White, whose residence was in New York City, served as president of Michigan Limestone and Chemical Company when he filed Articles of Association in the Presque Isle County Clerk's office at Rogers City making the company official on May 26, 1910. The Calcite port and quarry plant started operations in June 1910 and maintained offices in New York City and Rogers City. Hindshaw was the first general manager and was paid $3,500 per year. He was replaced in October by Joseph Jenkins of Alpena, Michigan, who was paid $3,000 a year. Carl D. Bradley of Chicago replaced Jenkins on October 12, 1911.

Bradley managed the construction of the limestone processing factory, which included a powerhouse, stone crusher, screen-house, conveyor power distribution system, a harbor with loading slip, ship loader, repair shop, and executive office building. Steam shovels were purchased for use in mining, and steam locomotives and dump cars were used to move the stone from the quarry to the crusher. A steam locomotive was purchased to haul the limestone from the quarry.

There was a 14 mi spur track built by the company that led into the Calcite operations from the Detroit & Mackinac Railroad main line just west of Posen, Michigan. Production at the quarry began in early 1912 and the first cargoes of stone were shipped by steamer freighters in June of that year. The company received orders for limestone that far exceeded the most optimistic expectations.

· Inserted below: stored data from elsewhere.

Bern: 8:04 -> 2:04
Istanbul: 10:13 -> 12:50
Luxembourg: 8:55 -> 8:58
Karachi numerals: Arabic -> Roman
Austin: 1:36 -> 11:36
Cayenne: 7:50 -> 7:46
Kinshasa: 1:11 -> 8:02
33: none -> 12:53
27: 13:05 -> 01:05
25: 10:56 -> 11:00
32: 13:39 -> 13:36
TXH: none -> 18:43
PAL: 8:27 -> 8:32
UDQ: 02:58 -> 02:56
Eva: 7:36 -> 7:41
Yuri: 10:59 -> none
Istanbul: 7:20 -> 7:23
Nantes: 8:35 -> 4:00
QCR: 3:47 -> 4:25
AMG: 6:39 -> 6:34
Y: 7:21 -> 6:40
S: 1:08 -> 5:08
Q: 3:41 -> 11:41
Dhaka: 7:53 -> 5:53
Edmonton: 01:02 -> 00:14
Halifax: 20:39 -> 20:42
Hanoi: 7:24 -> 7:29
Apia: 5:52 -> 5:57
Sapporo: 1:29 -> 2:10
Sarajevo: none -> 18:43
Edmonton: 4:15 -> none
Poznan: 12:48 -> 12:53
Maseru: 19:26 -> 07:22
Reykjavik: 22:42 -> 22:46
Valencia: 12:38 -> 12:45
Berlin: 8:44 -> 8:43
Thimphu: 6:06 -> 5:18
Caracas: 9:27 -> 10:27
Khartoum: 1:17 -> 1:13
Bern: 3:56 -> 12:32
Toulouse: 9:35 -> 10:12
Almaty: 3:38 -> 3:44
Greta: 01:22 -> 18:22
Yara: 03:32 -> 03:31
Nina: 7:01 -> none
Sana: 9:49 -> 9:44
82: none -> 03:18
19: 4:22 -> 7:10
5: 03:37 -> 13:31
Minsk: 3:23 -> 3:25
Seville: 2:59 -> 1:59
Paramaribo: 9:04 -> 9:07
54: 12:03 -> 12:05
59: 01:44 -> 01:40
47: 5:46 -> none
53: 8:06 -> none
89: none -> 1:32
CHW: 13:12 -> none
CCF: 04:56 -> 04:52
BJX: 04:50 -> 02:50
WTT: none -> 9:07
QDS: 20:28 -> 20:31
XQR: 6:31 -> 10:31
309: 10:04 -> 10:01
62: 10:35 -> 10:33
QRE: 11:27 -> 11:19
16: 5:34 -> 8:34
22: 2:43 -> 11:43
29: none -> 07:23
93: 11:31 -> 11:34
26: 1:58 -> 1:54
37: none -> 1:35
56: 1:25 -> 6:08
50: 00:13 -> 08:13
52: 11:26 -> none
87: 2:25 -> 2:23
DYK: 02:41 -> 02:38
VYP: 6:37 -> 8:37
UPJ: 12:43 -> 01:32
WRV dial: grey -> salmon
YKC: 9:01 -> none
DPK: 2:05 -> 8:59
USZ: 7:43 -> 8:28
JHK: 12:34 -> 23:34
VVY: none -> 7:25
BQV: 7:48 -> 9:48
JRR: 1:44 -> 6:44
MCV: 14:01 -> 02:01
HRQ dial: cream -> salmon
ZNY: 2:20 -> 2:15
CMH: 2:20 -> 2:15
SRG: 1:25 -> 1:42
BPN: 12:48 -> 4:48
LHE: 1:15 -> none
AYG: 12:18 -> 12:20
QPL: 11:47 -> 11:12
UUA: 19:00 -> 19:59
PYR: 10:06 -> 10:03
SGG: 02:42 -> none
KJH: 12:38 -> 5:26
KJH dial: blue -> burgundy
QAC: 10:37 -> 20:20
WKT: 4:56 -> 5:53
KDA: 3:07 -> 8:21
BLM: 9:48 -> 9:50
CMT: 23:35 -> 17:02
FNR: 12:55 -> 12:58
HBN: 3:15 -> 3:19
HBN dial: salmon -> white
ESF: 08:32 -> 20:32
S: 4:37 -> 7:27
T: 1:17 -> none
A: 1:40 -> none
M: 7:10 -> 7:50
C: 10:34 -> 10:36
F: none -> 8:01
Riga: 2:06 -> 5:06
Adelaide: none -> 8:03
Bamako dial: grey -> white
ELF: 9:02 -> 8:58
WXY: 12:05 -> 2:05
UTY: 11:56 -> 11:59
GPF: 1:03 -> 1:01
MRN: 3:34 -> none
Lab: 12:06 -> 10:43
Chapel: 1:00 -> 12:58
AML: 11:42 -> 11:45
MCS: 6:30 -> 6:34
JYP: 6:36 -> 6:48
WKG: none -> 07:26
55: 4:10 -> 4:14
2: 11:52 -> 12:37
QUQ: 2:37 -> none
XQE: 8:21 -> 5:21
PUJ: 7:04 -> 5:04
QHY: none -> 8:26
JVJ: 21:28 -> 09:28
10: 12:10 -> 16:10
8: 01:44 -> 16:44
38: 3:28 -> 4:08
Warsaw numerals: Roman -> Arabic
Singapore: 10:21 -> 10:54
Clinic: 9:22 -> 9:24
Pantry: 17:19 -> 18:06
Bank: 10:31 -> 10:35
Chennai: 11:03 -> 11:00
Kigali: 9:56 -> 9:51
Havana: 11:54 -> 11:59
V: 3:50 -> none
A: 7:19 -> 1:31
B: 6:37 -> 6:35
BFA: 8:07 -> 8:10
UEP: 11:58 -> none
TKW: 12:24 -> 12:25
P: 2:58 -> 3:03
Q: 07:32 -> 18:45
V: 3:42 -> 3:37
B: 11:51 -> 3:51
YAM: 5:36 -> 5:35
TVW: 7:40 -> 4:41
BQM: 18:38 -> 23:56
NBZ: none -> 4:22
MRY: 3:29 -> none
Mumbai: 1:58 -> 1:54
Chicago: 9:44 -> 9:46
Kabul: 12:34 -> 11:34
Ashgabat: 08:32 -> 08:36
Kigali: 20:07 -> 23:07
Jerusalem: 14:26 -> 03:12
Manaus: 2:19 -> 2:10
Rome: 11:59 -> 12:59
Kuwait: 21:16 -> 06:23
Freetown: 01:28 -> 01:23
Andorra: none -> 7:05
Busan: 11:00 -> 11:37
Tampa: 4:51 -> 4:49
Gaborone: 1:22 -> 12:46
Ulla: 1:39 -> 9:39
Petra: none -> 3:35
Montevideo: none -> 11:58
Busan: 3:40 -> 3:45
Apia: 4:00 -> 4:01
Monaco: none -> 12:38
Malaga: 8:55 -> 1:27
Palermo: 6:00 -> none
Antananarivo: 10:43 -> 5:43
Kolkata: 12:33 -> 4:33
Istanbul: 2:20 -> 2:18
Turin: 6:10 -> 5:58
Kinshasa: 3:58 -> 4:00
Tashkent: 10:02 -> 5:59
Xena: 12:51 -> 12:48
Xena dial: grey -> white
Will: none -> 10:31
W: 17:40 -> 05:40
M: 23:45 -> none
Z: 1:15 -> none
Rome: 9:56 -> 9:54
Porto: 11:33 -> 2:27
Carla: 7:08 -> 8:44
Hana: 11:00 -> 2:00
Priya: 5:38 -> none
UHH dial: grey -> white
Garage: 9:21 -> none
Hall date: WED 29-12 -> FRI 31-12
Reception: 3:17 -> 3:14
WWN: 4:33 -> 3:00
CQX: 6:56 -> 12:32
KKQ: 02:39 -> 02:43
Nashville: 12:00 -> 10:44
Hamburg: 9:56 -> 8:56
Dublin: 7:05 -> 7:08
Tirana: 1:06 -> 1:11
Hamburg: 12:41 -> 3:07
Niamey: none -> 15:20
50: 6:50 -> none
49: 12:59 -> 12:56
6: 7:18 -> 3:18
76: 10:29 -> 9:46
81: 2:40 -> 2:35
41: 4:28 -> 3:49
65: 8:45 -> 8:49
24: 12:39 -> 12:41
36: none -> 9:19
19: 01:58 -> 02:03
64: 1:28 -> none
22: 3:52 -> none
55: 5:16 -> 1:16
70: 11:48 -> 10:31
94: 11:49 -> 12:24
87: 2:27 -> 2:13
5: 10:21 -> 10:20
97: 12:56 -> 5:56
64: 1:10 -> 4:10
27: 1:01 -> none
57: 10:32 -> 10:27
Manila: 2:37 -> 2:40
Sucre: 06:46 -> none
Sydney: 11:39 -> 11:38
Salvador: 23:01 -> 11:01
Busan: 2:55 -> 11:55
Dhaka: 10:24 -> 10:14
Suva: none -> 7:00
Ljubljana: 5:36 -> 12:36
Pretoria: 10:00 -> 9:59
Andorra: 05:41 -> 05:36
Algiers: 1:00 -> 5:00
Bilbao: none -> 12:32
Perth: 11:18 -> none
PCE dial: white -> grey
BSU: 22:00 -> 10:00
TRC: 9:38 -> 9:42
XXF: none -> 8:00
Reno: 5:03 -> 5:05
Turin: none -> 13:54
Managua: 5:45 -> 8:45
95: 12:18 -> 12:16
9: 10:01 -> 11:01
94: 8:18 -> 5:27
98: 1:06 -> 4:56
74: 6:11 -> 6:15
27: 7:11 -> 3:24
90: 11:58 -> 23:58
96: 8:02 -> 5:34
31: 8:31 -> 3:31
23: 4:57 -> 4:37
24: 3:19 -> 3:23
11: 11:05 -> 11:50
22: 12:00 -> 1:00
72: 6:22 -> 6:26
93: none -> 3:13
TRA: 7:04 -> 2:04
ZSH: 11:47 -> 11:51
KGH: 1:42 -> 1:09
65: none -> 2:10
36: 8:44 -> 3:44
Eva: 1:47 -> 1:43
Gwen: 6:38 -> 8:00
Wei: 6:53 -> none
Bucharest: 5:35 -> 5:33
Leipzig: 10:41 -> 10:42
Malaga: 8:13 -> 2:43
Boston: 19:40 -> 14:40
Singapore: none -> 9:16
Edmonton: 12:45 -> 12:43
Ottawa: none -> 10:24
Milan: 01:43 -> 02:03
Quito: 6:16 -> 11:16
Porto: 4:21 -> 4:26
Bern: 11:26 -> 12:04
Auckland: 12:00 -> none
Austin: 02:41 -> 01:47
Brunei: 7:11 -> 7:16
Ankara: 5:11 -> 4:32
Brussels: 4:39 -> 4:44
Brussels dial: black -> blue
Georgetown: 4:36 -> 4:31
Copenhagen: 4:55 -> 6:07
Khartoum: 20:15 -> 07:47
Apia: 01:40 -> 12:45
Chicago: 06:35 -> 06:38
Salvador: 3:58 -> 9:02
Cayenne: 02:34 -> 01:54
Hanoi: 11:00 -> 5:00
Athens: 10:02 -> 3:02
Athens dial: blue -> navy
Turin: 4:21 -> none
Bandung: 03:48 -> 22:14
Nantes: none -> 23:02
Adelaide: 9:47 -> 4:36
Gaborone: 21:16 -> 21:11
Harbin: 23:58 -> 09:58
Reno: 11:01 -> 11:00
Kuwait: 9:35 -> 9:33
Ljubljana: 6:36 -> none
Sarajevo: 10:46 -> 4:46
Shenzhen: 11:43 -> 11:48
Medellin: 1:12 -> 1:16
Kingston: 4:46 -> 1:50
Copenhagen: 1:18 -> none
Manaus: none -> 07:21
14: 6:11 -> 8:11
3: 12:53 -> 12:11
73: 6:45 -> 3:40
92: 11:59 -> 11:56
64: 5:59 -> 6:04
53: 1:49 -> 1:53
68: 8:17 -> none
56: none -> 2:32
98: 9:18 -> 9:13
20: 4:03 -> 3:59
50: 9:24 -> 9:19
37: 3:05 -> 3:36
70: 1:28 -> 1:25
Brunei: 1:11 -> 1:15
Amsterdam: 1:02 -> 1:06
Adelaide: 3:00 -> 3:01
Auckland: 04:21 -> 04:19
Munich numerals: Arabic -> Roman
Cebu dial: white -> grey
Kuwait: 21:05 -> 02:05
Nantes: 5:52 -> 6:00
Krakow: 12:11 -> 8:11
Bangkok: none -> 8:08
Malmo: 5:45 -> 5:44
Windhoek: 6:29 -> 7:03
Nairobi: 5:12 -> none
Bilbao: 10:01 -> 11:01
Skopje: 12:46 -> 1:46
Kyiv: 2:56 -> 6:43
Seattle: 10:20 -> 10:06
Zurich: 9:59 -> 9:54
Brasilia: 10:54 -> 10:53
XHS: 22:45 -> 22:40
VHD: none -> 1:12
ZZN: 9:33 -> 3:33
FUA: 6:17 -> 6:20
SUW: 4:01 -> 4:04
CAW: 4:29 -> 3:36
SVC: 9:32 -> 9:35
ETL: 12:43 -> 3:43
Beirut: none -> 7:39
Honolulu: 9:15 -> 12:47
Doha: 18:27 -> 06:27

Most of the stone mined at the Rogers City quarry was shipped on lake freighters to steel mills located along the lower Great Lakes at places like Detroit, Cleveland, Gary, and South Chicago. For most of the plant's history, its biggest customer was United States Steel (also known as U.S. Steel), the world's largest producer of steel products. Eventually, additional markets were found for the limestone in the agricultural, construction, chemical, and cement industries. The Rogers City area continued to develop and grow as the Calcite plant facilities grew. Within 20 years, the quarry at Rogers was the world's largest producer of limestone.

===U.S. Steel===
United States Steel Corporation was the first customer of the company. White and his partners were in contact with potential major consumers of limestone even before the company was officially formed. They were in negotiations with several steel companies and other companies that used quantities of limestone and concluded that if they built a massive quarry they would have potential consumers immediately. US Steel signed a contract within months of when the company was officially formed and a year before limestone was actually produced. Iroquois Iron Company of Chicago signed a contract with Michigan Limestone for the purchase of 50,000 tons of limestone. The limestone company was created, at least in part, with the idea that there was a waiting market for their product.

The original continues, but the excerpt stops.